+++ SUPPLIED DATA

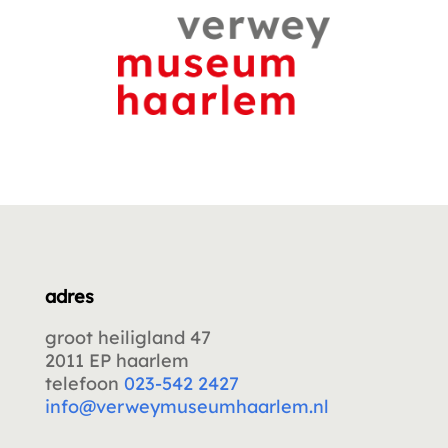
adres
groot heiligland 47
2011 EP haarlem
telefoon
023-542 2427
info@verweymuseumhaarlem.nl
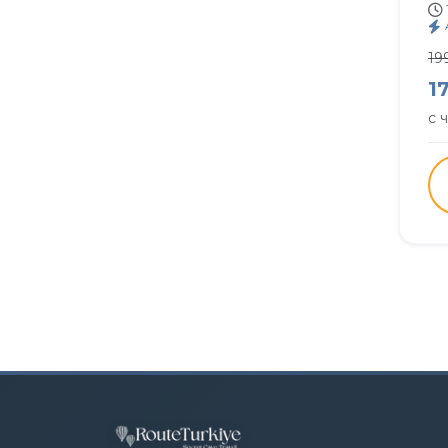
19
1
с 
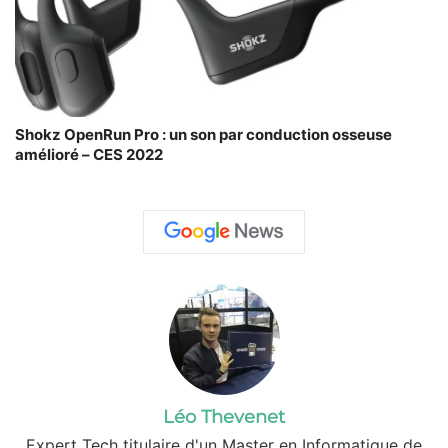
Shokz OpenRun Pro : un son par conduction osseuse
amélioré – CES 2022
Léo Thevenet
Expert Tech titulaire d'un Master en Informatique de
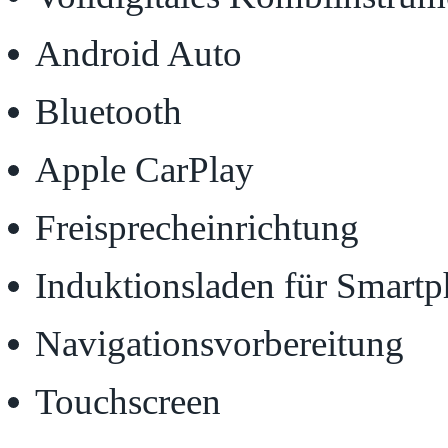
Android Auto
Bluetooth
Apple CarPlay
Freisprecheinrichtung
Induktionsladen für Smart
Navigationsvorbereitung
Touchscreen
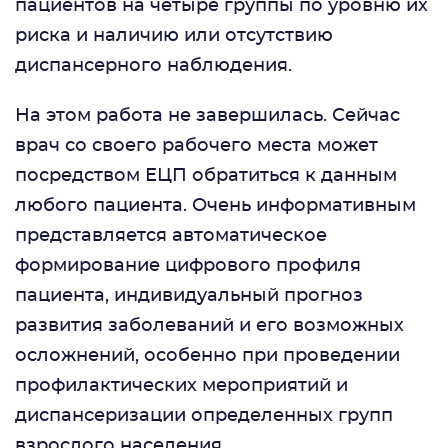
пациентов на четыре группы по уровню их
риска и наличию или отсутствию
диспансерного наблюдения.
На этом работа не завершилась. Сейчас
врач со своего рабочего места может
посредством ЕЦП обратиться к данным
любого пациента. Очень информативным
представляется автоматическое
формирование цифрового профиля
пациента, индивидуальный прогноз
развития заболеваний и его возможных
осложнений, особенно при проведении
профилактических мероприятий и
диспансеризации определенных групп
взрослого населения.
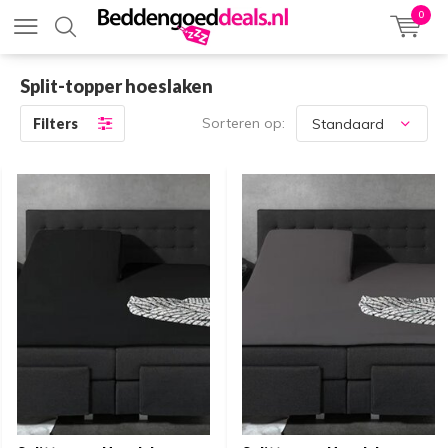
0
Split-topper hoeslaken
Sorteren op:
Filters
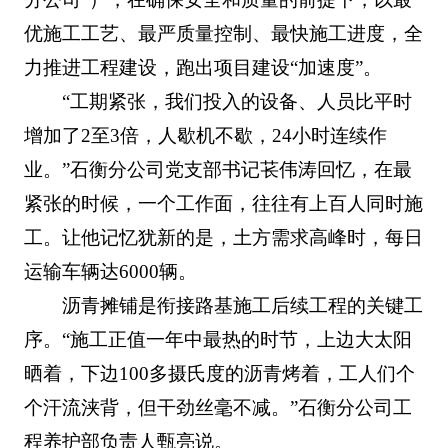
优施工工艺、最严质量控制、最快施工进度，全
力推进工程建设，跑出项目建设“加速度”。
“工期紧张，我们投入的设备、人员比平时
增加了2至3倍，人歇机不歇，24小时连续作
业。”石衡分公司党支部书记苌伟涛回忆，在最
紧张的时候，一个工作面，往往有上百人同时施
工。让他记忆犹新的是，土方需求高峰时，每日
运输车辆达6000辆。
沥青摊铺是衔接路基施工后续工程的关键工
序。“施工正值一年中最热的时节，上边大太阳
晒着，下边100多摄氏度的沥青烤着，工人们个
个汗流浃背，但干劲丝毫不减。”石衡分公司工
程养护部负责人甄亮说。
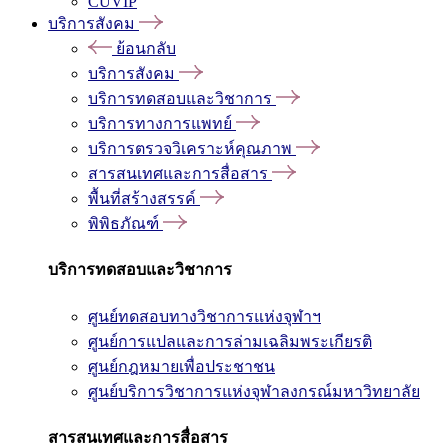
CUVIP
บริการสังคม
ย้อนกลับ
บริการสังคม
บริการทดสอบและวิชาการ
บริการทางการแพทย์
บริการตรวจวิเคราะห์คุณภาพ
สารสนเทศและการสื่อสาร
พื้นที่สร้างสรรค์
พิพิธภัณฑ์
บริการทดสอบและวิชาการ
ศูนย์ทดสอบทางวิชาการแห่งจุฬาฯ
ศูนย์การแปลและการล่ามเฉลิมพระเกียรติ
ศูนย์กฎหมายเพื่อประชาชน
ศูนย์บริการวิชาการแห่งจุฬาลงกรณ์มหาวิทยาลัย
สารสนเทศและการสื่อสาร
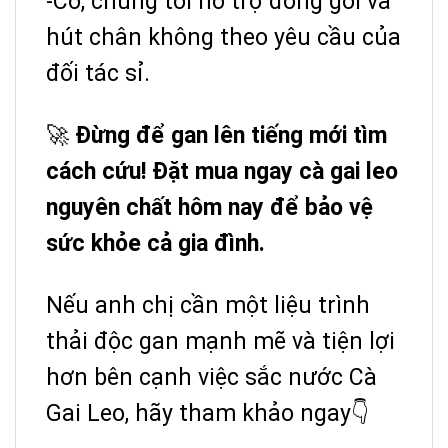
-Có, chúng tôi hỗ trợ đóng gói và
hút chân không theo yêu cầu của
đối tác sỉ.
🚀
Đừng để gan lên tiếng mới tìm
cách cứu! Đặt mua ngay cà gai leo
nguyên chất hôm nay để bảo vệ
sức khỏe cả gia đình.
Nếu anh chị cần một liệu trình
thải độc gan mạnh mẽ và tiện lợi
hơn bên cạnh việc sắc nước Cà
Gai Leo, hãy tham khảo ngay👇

++++++

Starting from the line containing "hơn bên cạnh việc sắc nước Cà", repeat each line through the end of the entries, exactly.

## ANSWER SECTION
hơn bên cạnh việc sắc nước Cà
Gai Leo, hãy tham khảo ngay👇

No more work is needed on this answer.